(Transcribed page contents)
____

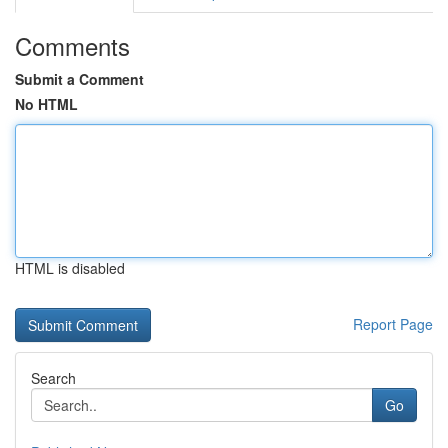
Comments
Submit a Comment
No HTML
HTML is disabled
Report Page
Search
Go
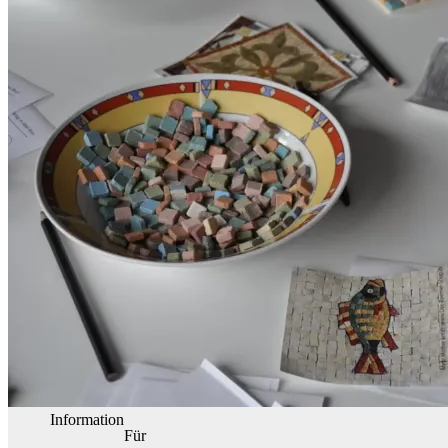
Information
Für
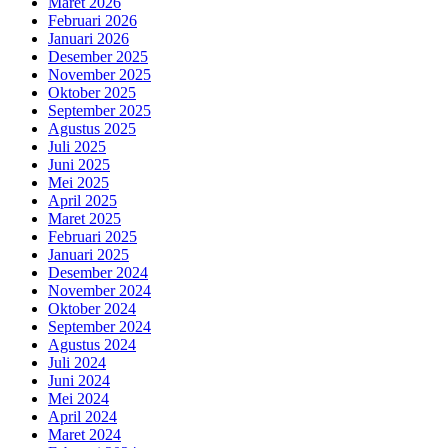
Maret 2026
Februari 2026
Januari 2026
Desember 2025
November 2025
Oktober 2025
September 2025
Agustus 2025
Juli 2025
Juni 2025
Mei 2025
April 2025
Maret 2025
Februari 2025
Januari 2025
Desember 2024
November 2024
Oktober 2024
September 2024
Agustus 2024
Juli 2024
Juni 2024
Mei 2024
April 2024
Maret 2024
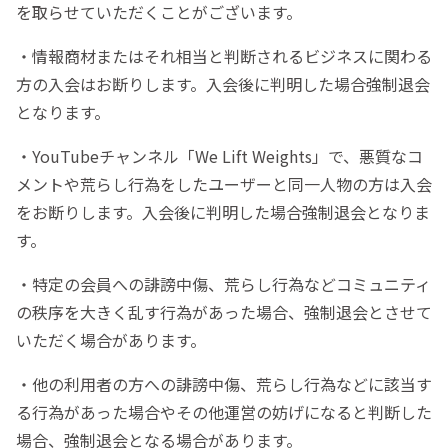
を取らせていただくことがございます。
・情報商材またはそれ相当と判断されるビジネスに関わる
方の入会はお断りします。入会後に判明した場合強制退会
となります。
・YouTubeチャンネル「We Lift Weights」で、悪質なコ
メントや荒らし行為をしたユーザーと同一人物の方は入会
をお断りします。入会後に判明した場合強制退会となりま
す。
・特定の会員への誹謗中傷、荒らし行為などコミュニティ
の秩序を大きく乱す行為があった場合、強制退会とさせて
いただく場合があります。
・他の利用者の方への誹謗中傷、荒らし行為などに該当す
る行為があった場合やその他運営の妨げになると判断した
場合、強制退会となる場合があります。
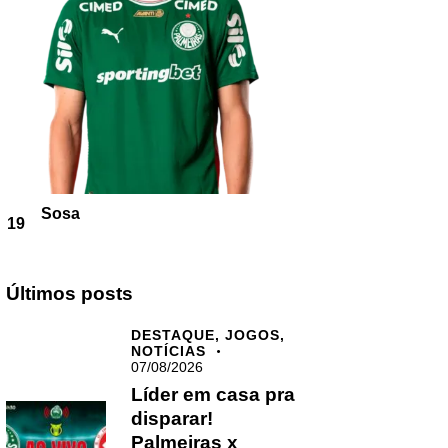
Sosa
19
Últimos posts
DESTAQUE,
JOGOS,
NOTÍCIAS
07/08/2026
Líder em casa pra
disparar!
Palmeiras x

____

● **YOUR TASK**
Restate the data word for word and exclude every picture.

● **SOLUTION TO THE PROBLEM**
Comments
Submit a Comment
No HTML
HTML is disabled
Report Page
Search
Go
Information
Für
Maret 2026
Februari 2026
Januari 2026
Desember 2025
November 2025
Oktober 2025
September 2025
Agustus 2025
Juli 2025
Juni 2025
Mei 2025
April 2025
Maret 2025
Februari 2025
Januari 2025
Desember 2024
November 2024
Oktober 2024
September 2024
Agustus 2024
Juli 2024
Juni 2024
Mei 2024
April 2024
Maret 2024
を取らせていただくことがございます。
・情報商材またはそれ相当と判断されるビジネスに関わる
方の入会はお断りします。入会後に判明した場合強制退会
となります。
・YouTubeチャンネル「We Lift Weights」で、悪質なコ
メントや荒らし行為をしたユーザーと同一人物の方は入会
をお断りします。入会後に判明した場合強制退会となりま
す。
・特定の会員への誹謗中傷、荒らし行為などコミュニティ
の秩序を大きく乱す行為があった場合、強制退会とさせて
いただく場合があります。
・他の利用者の方への誹謗中傷、荒らし行為などに該当す
る行為があった場合やその他運営の妨げになると判断した
場合、強制退会となる場合があります。
Sosa
19
Últimos posts
DESTAQUE,
JOGOS,
NOTÍCIAS
07/08/2026
Líder em casa pra
disparar!
Palmeiras x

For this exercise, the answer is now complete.